• [Required action]: Produce word for word the lines of the data below running from the one that has "Mannschaft zu formen." to the one that has "Die Art und Weise, wie neue Spieler in die", inclusive, and no others.

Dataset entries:
************

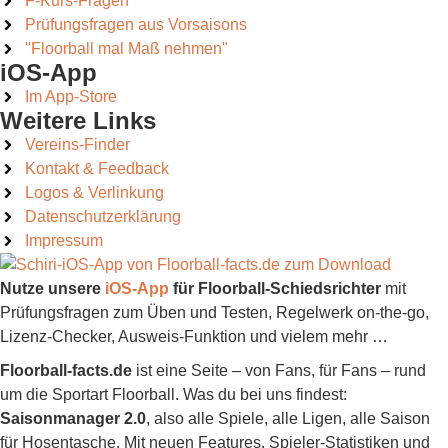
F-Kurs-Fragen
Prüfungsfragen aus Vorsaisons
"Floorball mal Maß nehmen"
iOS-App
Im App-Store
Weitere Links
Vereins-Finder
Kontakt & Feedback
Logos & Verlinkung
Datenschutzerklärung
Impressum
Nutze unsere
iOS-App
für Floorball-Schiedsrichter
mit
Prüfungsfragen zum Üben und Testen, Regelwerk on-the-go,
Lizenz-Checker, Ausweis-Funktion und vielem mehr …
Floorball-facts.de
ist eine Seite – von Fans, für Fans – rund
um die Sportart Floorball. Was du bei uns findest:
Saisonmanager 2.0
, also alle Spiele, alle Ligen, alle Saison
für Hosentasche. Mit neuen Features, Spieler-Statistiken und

************

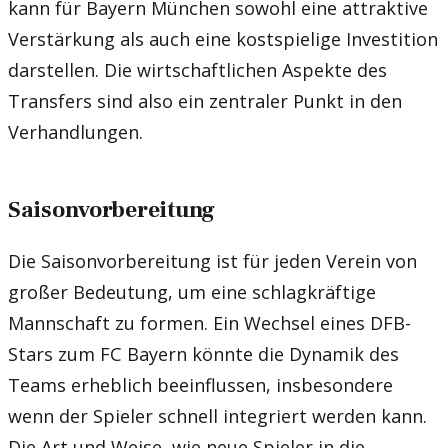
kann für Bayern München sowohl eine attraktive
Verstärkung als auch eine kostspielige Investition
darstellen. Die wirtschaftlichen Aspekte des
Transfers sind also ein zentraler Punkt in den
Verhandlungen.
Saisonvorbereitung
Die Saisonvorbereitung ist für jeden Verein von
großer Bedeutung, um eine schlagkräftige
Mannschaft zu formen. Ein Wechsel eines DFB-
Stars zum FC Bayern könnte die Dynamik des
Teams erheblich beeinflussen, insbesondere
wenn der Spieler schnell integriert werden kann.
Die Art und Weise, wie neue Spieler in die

************

• [Written solution]:
Mannschaft zu formen. Ein Wechsel eines DFB-
Stars zum FC Bayern könnte die Dynamik des
Teams erheblich beeinflussen, insbesondere
wenn der Spieler schnell integriert werden kann.
Die Art und Weise, wie neue Spieler in die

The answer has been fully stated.